L’ accezione al piombo è stata scelta proprio come riferimento al materiale pesante con la pesantezza psicologica da gestire nella quotidianità.
Non solo è stata una fotografa ad alto livello, ma anche attiva in politica e a servizio e della sua città, organizzando iniziative editoriali, poiché sapeva quanto ancora fosse elevato il livello di analfabetismo e le persone dovevano innanzitutto imparare le basi e, in un secondo momento, imparare a pretendere il riconoscimento della loro dignità.
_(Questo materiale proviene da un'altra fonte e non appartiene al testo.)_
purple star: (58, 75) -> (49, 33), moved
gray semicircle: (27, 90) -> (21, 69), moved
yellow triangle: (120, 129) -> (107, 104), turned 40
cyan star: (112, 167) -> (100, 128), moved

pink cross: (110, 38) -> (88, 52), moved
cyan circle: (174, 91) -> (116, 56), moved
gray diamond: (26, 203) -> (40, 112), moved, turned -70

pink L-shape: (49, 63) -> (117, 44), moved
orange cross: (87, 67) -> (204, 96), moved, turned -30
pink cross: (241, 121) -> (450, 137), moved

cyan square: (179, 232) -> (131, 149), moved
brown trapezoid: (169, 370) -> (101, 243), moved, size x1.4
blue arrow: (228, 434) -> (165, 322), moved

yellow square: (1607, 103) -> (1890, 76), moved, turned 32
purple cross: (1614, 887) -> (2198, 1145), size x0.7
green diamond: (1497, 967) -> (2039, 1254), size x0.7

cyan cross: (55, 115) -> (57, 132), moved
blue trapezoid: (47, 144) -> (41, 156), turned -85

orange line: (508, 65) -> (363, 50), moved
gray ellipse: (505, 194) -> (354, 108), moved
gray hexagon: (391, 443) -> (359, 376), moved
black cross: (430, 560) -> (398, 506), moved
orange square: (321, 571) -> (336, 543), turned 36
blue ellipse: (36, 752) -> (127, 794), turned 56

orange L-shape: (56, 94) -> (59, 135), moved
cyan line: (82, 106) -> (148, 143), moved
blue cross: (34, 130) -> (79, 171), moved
Aveva soffiato le sue 87 candeline, soddisfatta delle sue imprese: malata da tempo, conservava ancora lo sguardo curioso di una ragazzina e nemmeno sul look scherzava: basti ricordare le sue tinte estrose, di quel caschetto un po’ allungato. Nessuno riesce a credere che sia arrivato quel momento, in cui lei riponesse lo strumento, che lei ha sempre usato con l’empatia che la contraddistingueva, anche quando si trattava di soggetti che gli occhi e l’animo umani non avrebbero voluto vedere.
Un cenno a una frase che fa riflettere e rappresenta una conferma che, nonostante non siano sufficienti di passi avanti, dagli anni Settanta, nell’ambito femminile, ne sono stati compiuti:” Le donne, oggi, sono più libere e gli uomini ne hanno paura, affermare lo scorso marzo”. In contrasto, la sua affermazione, durante un’intervista al giornale dell’ Università di Pavia, “Inchiostro”, in riferimento alla condizione femminile di quegli anni: “In Italia non esisteva una fotografa che lavorasse nei quotidiani e stato molto complicato non ero credibile e mi respingevano tutti un giorno imparato a gridare…” e da quel giorno lei è diventata la donna quella di maiuscola di cui parliamo oggi sia noi gente comune sia i mass media e gli studiosi di arte che hanno avuto il modo di analizzare le sue immagini. Palermo le è molto grata e molto vicina: Letizia ha saputo comunicare, con numerosi e, ribadiamo, molto provocatori, scatti quello che nessuno aveva il coraggio di fare.
Oggi, quella città è meno sofferente, ma le sue testimonianze non devono finire nell’oblio, poiché dopo il terrore regni la quiete di un’ isola, che può regalare solo bellezza.